Straßenschlachten, Brandstiftung, Plünderungen: Die Gewalt von Autonomen überschattet den G20-Gipfel in Hamburg. Wer verbirgt sich hinter dem schwarzen Block?

Sie plündern Supermärkte, stecken Autos in Brand und liefern sich Straßenschlachten mit der Polizei: Hunderte linksextreme Randalierer verwüsten seit Donnerstagabend die Hamburger Innenstadt. Die Gewalt überlagert den friedlichen Protest Tausender gegen den G20-Gipfel.

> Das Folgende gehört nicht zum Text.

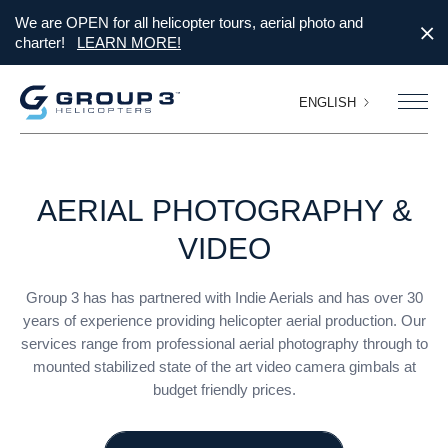
We are OPEN for all helicopter tours, aerial photo and
charter!
LEARN MORE!
ENGLISH
AERIAL
PHOTOGRAPHY
&
VIDEO
Group 3 has has partnered with Indie Aerials and has over 30
years of experience providing helicopter aerial production. Our
services range from professional aerial photography through to
mounted stabilized state of the art video camera gimbals at
budget friendly prices.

Die Polizei sprach vor Beginn des Treffens von 8000 gewaltbereiten Autonomen, die nach Hamburg kommen wollten. Wie viele wirklich da sind, ist unklar. Sicher ist nur, dass das Ausmaß der Gewalt größer ist als befürchtet. 197 Polizisten wurden bislang verletzt, ungefähr hundert Menschen festgenommen.

Immer wieder ist in den Berichten über die Ausschreitungen vom schwarzen Block die Rede. Doch was ist das eigentlich?

Der Begriff führt zunächst ein wenig in die Irre. Denn es handelt sich dabei nicht um eine Organisation oder ein Bündnis im klassischen Sinne. Vielmehr verbirgt sich hinter dem schwarzen Block eine Demonstrationstaktik.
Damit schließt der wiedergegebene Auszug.